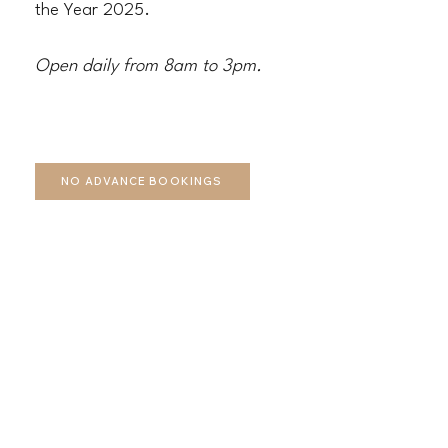
the Year 2025.
Open daily from 8am to 3pm.
NO ADVANCE BOOKINGS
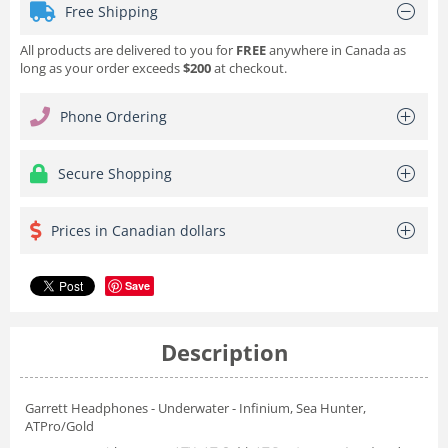
Free Shipping
All products are delivered to you for
FREE
anywhere in Canada as
long as your order exceeds
$200
at checkout.
Phone Ordering
Secure Shopping
Prices in Canadian dollars
Save
Description
Garrett Headphones - Underwater - Infinium, Sea Hunter,
ATPro/Gold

**Directions for this task**
Would you print the material exactly once more, without any of its pictures?

**Answer section**
the Year 2025.
Open daily from 8am to 3pm.
NO ADVANCE BOOKINGS
Free Shipping
All products are delivered to you for
FREE
anywhere in Canada as
long as your order exceeds
$200
at checkout.
Phone Ordering
Secure Shopping
Prices in Canadian dollars
Save
Description
Garrett Headphones - Underwater - Infinium, Sea Hunter,
ATPro/Gold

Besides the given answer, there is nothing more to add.